# A&E Network orders "Bates Motel" series



## oldschoolecw (Jan 25, 2007)

http://tvbythenumbers.zap2it.com/2012/07/02/ae-network-orders-bates-motel-to-series/140254/



> "We are proud to be partnering with Carlton Cuse and Kerry Ehrin on their thrilling reinvention of one of the most compelling characters in cinematic history," said DeBitetto and McKillop. "It's a provocative project from two of the best storytellers in the business and we're looking forward to getting started."


This could be a good new series to watch for. IMO


----------



## mreposter (Jul 29, 2006)

In the late 80s there was a pilot for a Bates Motel series starring the rather weird Bud Cort (from Harold and Maude fame.) It was disasterously bad, sort of a dry-docked Love Boat with a sick twist. Every so often it shows up on late night cable.
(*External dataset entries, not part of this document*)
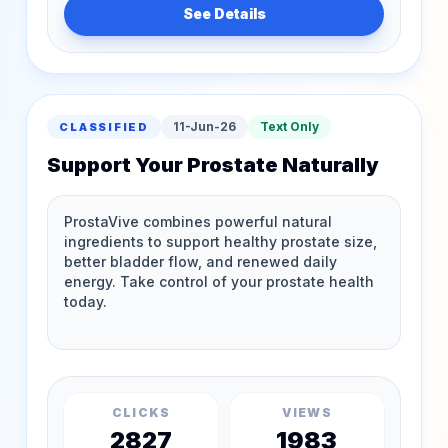
See Details
11-Jun-26
Text Only
CLASSIFIED
Support Your Prostate Naturally
CLICKS
VIEWS
2827
1983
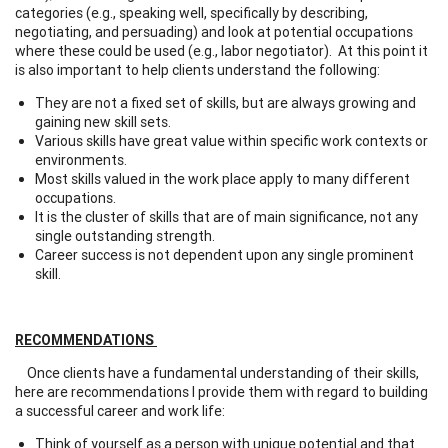
categories (e.g., speaking well, specifically by describing,
negotiating, and persuading) and look at potential occupations
where these could be used (e.g., labor negotiator). At this point it
is also important to help clients understand the following:
They are not a fixed set of skills, but are always growing and
gaining new skill sets.
Various skills have great value within specific work contexts or
environments.
Most skills valued in the work place apply to many different
occupations.
It is the cluster of skills that are of main significance, not any
single outstanding strength.
Career success is not dependent upon any single prominent
skill.
RECOMMENDATIONS
Once clients have a fundamental understanding of their skills,
here are recommendations I provide them with regard to building
a successful career and work life:
Think of yourself as a person with unique potential and that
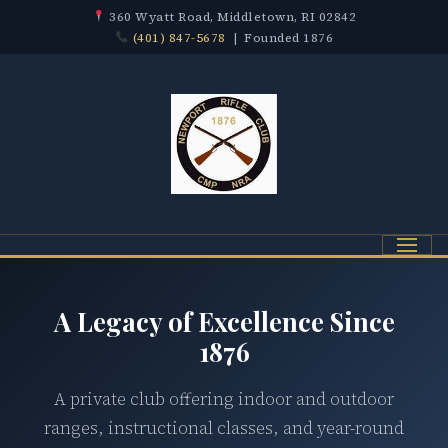
360 Wyatt Road, Middletown, RI 02842
(401) 847-5678
| Founded 1876
Menu
A Legacy of Excellence Since
1876
A private club offering indoor and outdoor
ranges, instructional classes, and year-round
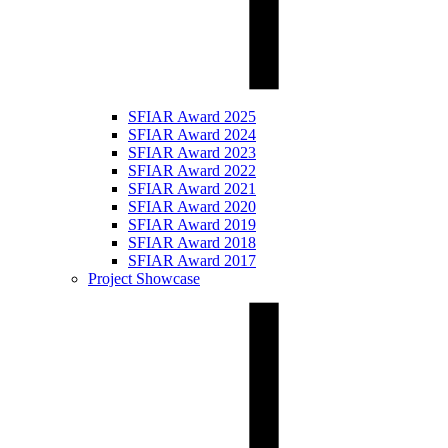
SFIAR Award 2025
SFIAR Award 2024
SFIAR Award 2023
SFIAR Award 2022
SFIAR Award 2021
SFIAR Award 2020
SFIAR Award 2019
SFIAR Award 2018
SFIAR Award 2017
Project Showcase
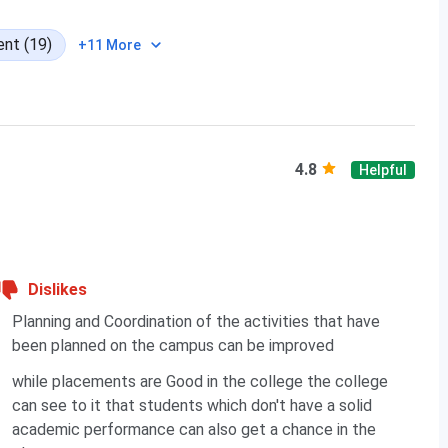
nt (19)
87.13
+11 More
73.49
86.35
4.8
Helpful
Dislikes
98.03
Planning and Coordination of the activities that have
94.64
been planned on the campus can be improved
while placements are Good in the college the college
 Cutoff Trends
can see to it that students which don't have a solid
academic performance can also get a chance in the
rograms in 2024 was closed at 65.37 percentile whereas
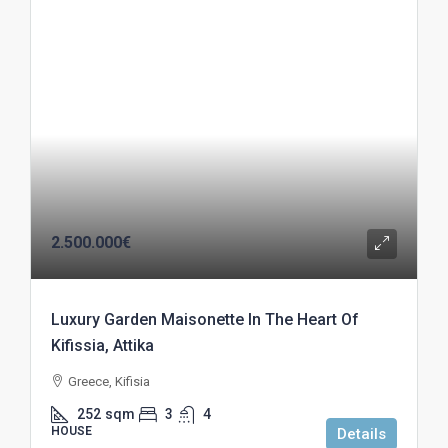
2.500.000€
Luxury Garden Maisonette In The Heart Of
Kifissia, Attika
Greece, Kifisia
252
sqm
3
4
HOUSE
Details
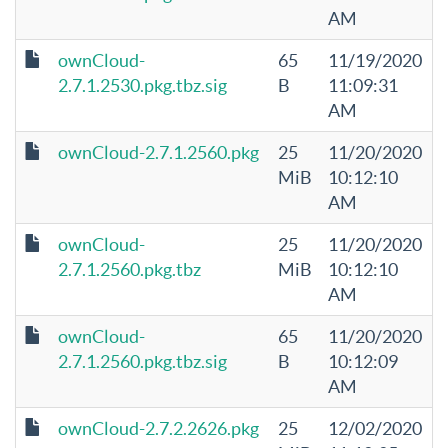
AM
ownCloud-
65
11/19/2020
2.7.1.2530.pkg.tbz.sig
B
11:09:31
AM
ownCloud-2.7.1.2560.pkg
25
11/20/2020
MiB
10:12:10
AM
ownCloud-
25
11/20/2020
2.7.1.2560.pkg.tbz
MiB
10:12:10
AM
ownCloud-
65
11/20/2020
2.7.1.2560.pkg.tbz.sig
B
10:12:09
AM
ownCloud-2.7.2.2626.pkg
25
12/02/2020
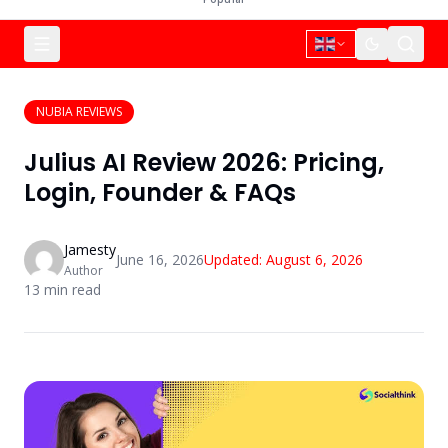
NUBIA REVIEWS
Julius AI Review 2026: Pricing,
Login, Founder & FAQs
Jamesty
June 16, 2026
Updated:
August 6, 2026
Author
13
min read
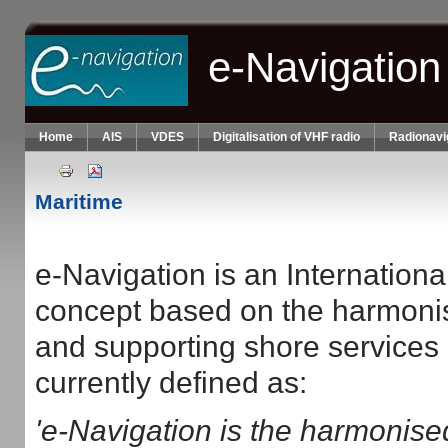
Skip to main content
e-Navigation
Home
AIS
VDES
Digitalisation of VHF radio
Radionavi
Maritime
e-Navigation is an Internation
concept based on the harmonis
and supporting shore services 
currently defined as:
'e-Navigation is the harmonised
IMBD describes it this way:

_A mentally disturbed man, who roomed with the late Norman Bates at the state lunatic asylum, inherits the legendary Bates Motel after the death of Norman and tries to fix it up to make it a respectable business._


----------



## Galaxie6411 (Aug 26, 2007)

Could be interesting, I only within the last few months finally watched Psycho for the first time. Fantastic movie, especially when compared to all the action of today's movies when it had really none, all just suspense and a LOT of time spent not even at the hotel. Not to mention the whole murder takes place so fast, I was expecting it to take more time.


----------



## oldschoolecw (Jan 25, 2007)

Galaxie6411 said:


> Could be interesting, I only within the last few months finally watched Psycho for the first time. Fantastic movie, especially when compared to all the action of today's movies when it had really none, all just suspense and a LOT of time spent not even at the hotel. Not to mention the whole murder takes place so fast, I was expecting it to take more time.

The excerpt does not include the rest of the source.